France | France, Conseil d'État, 6ème chambre, 05 octobre 2016, 385009


Vu la procédure suivante :

La société SCREG Ile-de-France Normandie a demandé au tribunal administratif de Melun de condamner solidairement le département de Seine-et-Marne et la commune de Champagne-sur-Seine à lui verser la somme de 345 000 euros en réparation du préjudice consécutif à l'accident survenu le 18 mai 2005, au cours duquel un véhicule lourd lui appartenant a été endommagé.

Par un jugement n° 1007313/2 du 28 mars 2013, le tribunal administratif de Melun a fait droit à sa demande. Le département de Seine-et-Marne et la commune de Champagne-sur-Seine

ont relevé appel de ce jugement.

Par un arrêt n° 13PA02048, 13PA2055 du 31 ...
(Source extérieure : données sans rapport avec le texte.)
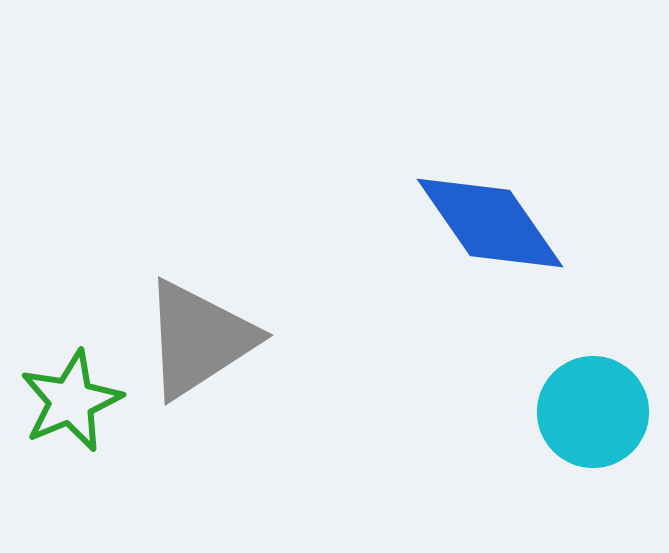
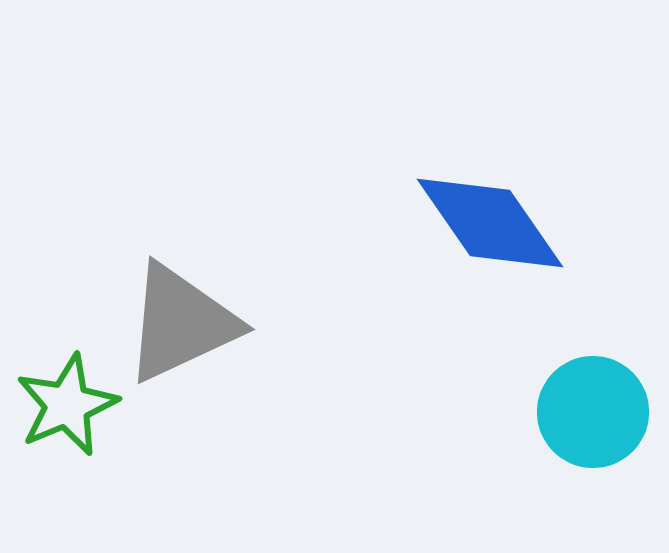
gray triangle: moved 18 px left, 16 px up; rotated 8 degrees clockwise
green star: moved 4 px left, 4 px down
Vu la procédure suivante :

La société SCREG Ile-de-France Normandie a demandé au tribunal administratif de Melun de condamner solidairement le département de Seine-et-Marne et la commune de Champagne-sur-Seine à lui verser la somme de 345 000 euros en réparation du préjudice consécutif à l'accident survenu le 18 mai 2005, au cours duquel un véhicule lourd lui appartenant a été endommagé.
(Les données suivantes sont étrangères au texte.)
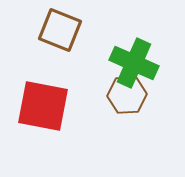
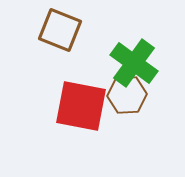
green cross: rotated 12 degrees clockwise
red square: moved 38 px right
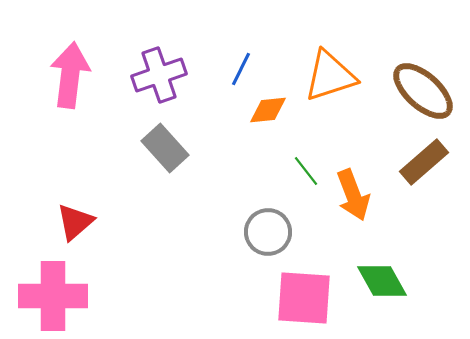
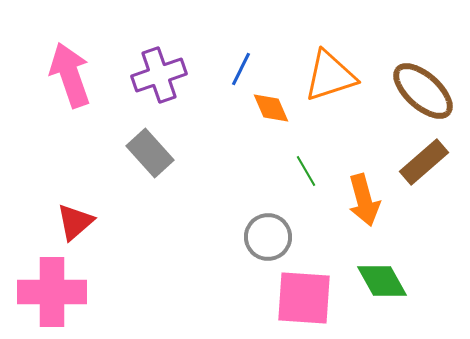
pink arrow: rotated 26 degrees counterclockwise
orange diamond: moved 3 px right, 2 px up; rotated 72 degrees clockwise
gray rectangle: moved 15 px left, 5 px down
green line: rotated 8 degrees clockwise
orange arrow: moved 11 px right, 5 px down; rotated 6 degrees clockwise
gray circle: moved 5 px down
pink cross: moved 1 px left, 4 px up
Par un jugement n° 1007313/2 du 28 mars 2013, le tribunal administratif de Melun a fait droit à sa demande. Le département de Seine-et-Marne et la commune de Champagne-sur-Seine ont relevé appel de ce jugement.

Par un arrêt n° 13PA02048, 13PA2055 du 31 juillet 2014, la cour administrative d'appel de Paris a jugé que la responsabilité du département de Seine-et-Marne n'était pas engagée et que la société avait elle-même concouru à la survenance du dommage à hauteur de 25 % de celui-ci. Elle a condamné la commune de Champagne-sur-Seine à verser à la société Colas Ile-de-France Normandie, venue aux droits de la société SCREG Ile-de-France Normandie, une somme de 258 750 euros en réparation du préjudice subi et a rejeté le surplus des conclusions de la requête de la commune.

Par un pourvoi et un mémoire complémentaire, enregistrés les 6 octobre 2014 et 6 janvier 2015 au secrétariat du contentieux du Conseil d'Etat, la commune de Champagne-sur-Seine demande au Conseil d'Etat :

1°) d'annuler cet arrêt ;

2°) réglant l'affaire au fond, à titre principal, de rejeter les conclusions indemnitaires formées à son encontre par la société Colas Ile-de-France Normandie et, à titre subsidiaire, d'appliquer un partage de responsabilité entre elle-même et le département de Seine-et-Marne, maître d'ouvrage, et d'atténuer sa responsabilité pour tenir compte des causes étrangères exonératoires de celle-ci ;

3°) de mettre à la charge de la société Colas Ile-de-France Normandie la somme de 3 500 euros au titre de l'article L. 761-1 du code de justice administrative.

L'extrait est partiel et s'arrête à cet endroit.